*Exercise details*: Word for word, copy out the data below, omitting pictures.

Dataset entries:

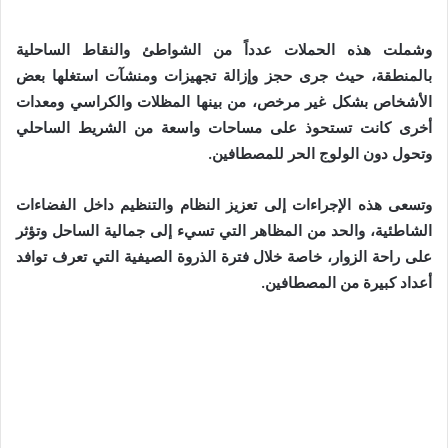
وشملت هذه الحملات عدداً من الشواطئ والنقاط الساحلية
بالمنطقة، حيث جرى حجز وإزالة تجهيزات ومنشآت استغلها بعض
الأشخاص بشكل غير مرخص، من بينها المظلات والكراسي ومعدات
أخرى كانت تستحوذ على مساحات واسعة من الشريط الساحلي
وتحول دون الولوج الحر للمصطافين.
وتسعى هذه الإجراءات إلى تعزيز النظام والتنظيم داخل الفضاءات
الشاطئية، والحد من المظاهر التي تسيء إلى جمالية الساحل وتؤثر
على راحة الزوار، خاصة خلال فترة الذروة الصيفية التي تعرف توافد
أعداد كبيرة من المصطافين.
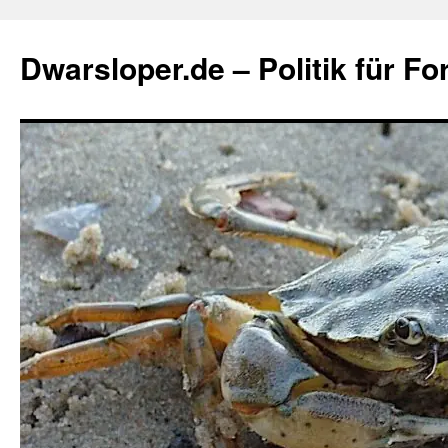
Zum
Inhalt
Dwarsloper.de – Politik für Fo
springen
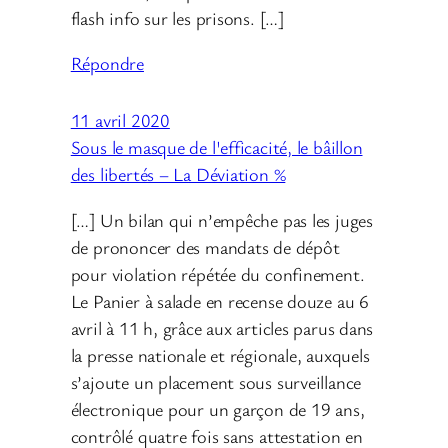
flash info sur les prisons. […]
Répondre
11 avril 2020
Sous le masque de l'efficacité, le bâillon
des libertés – La Déviation %
[…] Un bilan qui n’empêche pas les juges
de prononcer des mandats de dépôt
pour violation répétée du confinement.
Le Panier à salade en recense douze au 6
avril à 11 h, grâce aux articles parus dans
la presse nationale et régionale, auxquels
s’ajoute un placement sous surveillance
électronique pour un garçon de 19 ans,
contrôlé quatre fois sans attestation en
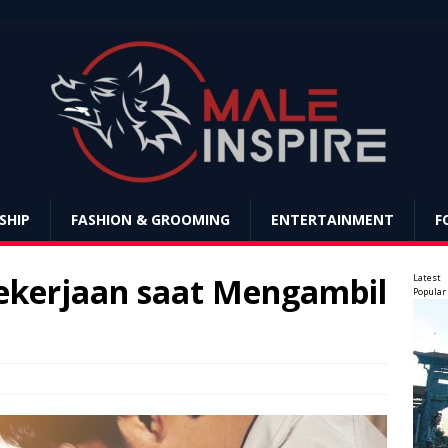
SHIP
FASHION & GROOMING
ENTERTAINMENT
F
ekerjaan saat Mengambil
Latest
Popular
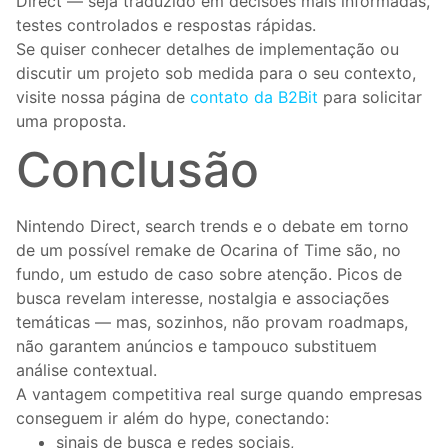
Direct — seja traduzido em decisões mais informadas,
testes controlados e respostas rápidas.
Se quiser conhecer detalhes de implementação ou
discutir um projeto sob medida para o seu contexto,
visite nossa página de
contato da B2Bit
para solicitar
uma proposta.
Conclusão
Nintendo Direct, search trends e o debate em torno
de um possível remake de Ocarina of Time são, no
fundo, um estudo de caso sobre atenção. Picos de
busca revelam interesse, nostalgia e associações
temáticas — mas, sozinhos, não provam roadmaps,
não garantem anúncios e tampouco substituem
análise contextual.
A vantagem competitiva real surge quando empresas
conseguem ir além do hype, conectando:
sinais de busca e redes sociais,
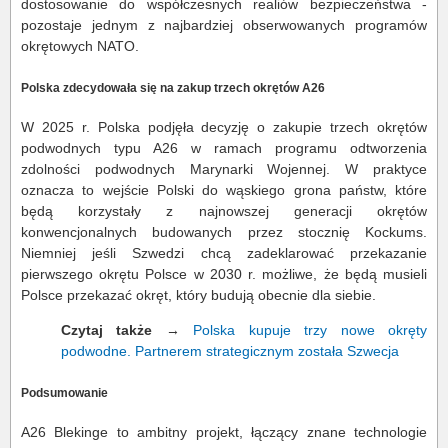
dostosowanie do współczesnych realiów bezpieczeństwa -
pozostaje jednym z najbardziej obserwowanych programów
okrętowych NATO.
Polska zdecydowała się na zakup trzech okrętów A26
W 2025 r. Polska podjęła decyzję o zakupie trzech okrętów
podwodnych typu A26 w ramach programu odtworzenia
zdolności podwodnych Marynarki Wojennej. W praktyce
oznacza to wejście Polski do wąskiego grona państw, które
będą korzystały z najnowszej generacji okrętów
konwencjonalnych budowanych przez stocznię Kockums.
Niemniej jeśli Szwedzi chcą zadeklarować przekazanie
pierwszego okrętu Polsce w 2030 r. możliwe, że będą musieli
Polsce przekazać okręt, który budują obecnie dla siebie.
Czytaj także
→
Polska kupuje trzy nowe okręty
podwodne. Partnerem strategicznym została Szwecja
Podsumowanie
A26 Blekinge to ambitny projekt, łączący znane technologie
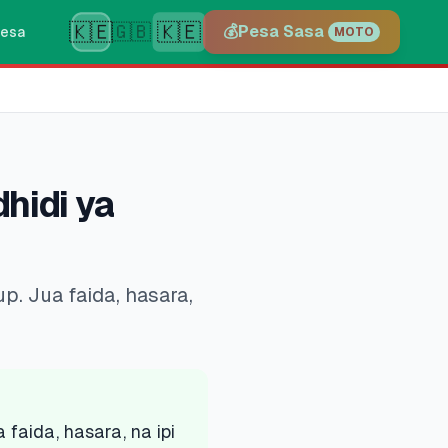
🇰🇪
🇰🇪
🇬🇧
💰
Pesa Sasa
esa
MOTO
hidi ya
p. Jua faida, hasara,
faida, hasara, na ipi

*Solution below*:
وشملت هذه الحملات عدداً من الشواطئ والنقاط الساحلية
بالمنطقة، حيث جرى حجز وإزالة تجهيزات ومنشآت استغلها بعض
الأشخاص بشكل غير مرخص، من بينها المظلات والكراسي ومعدات
أخرى كانت تستحوذ على مساحات واسعة من الشريط الساحلي
وتحول دون الولوج الحر للمصطافين.
وتسعى هذه الإجراءات إلى تعزيز النظام والتنظيم داخل الفضاءات
الشاطئية، والحد من المظاهر التي تسيء إلى جمالية الساحل وتؤثر
على راحة الزوار، خاصة خلال فترة الذروة الصيفية التي تعرف توافد
أعداد كبيرة من المصطافين.
Zum
Inhalt
Dwarsloper.de – Politik für Fo
springen
flash info sur les prisons. […]
Répondre
11 avril 2020
Sous le masque de l'efficacité, le bâillon
des libertés – La Déviation %
[…] Un bilan qui n’empêche pas les juges
de prononcer des mandats de dépôt
pour violation répétée du confinement.
Le Panier à salade en recense douze au 6
avril à 11 h, grâce aux articles parus dans
la presse nationale et régionale, auxquels
s’ajoute un placement sous surveillance
électronique pour un garçon de 19 ans,
contrôlé quatre fois sans attestation en
SHIP
FASHION & GROOMING
ENTERTAINMENT
F
ekerjaan saat Mengambil
Latest
Popular
Direct — seja traduzido em decisões mais informadas,
testes controlados e respostas rápidas.
Se quiser conhecer detalhes de implementação ou
discutir um projeto sob medida para o seu contexto,
visite nossa página de
contato da B2Bit
para solicitar
uma proposta.
Conclusão
Nintendo Direct, search trends e o debate em torno
de um possível remake de Ocarina of Time são, no
fundo, um estudo de caso sobre atenção. Picos de
busca revelam interesse, nostalgia e associações
temáticas — mas, sozinhos, não provam roadmaps,
não garantem anúncios e tampouco substituem
análise contextual.
A vantagem competitiva real surge quando empresas
conseguem ir além do hype, conectando:
sinais de busca e redes sociais,
dostosowanie do współczesnych realiów bezpieczeństwa -
pozostaje jednym z najbardziej obserwowanych programów
okrętowych NATO.
Polska zdecydowała się na zakup trzech okrętów A26
W 2025 r. Polska podjęła decyzję o zakupie trzech okrętów
podwodnych typu A26 w ramach programu odtworzenia
zdolności podwodnych Marynarki Wojennej. W praktyce
oznacza to wejście Polski do wąskiego grona państw, które
będą korzystały z najnowszej generacji okrętów
konwencjonalnych budowanych przez stocznię Kockums.
Niemniej jeśli Szwedzi chcą zadeklarować przekazanie
pierwszego okrętu Polsce w 2030 r. możliwe, że będą musieli
Polsce przekazać okręt, który budują obecnie dla siebie.
Czytaj także
→
Polska kupuje trzy nowe okręty
podwodne. Partnerem strategicznym została Szwecja
Podsumowanie
A26 Blekinge to ambitny projekt, łączący znane technologie
🇰🇪
🇰🇪
🇬🇧
💰
Pesa Sasa
esa
MOTO
hidi ya
p. Jua faida, hasara,
faida, hasara, na ipi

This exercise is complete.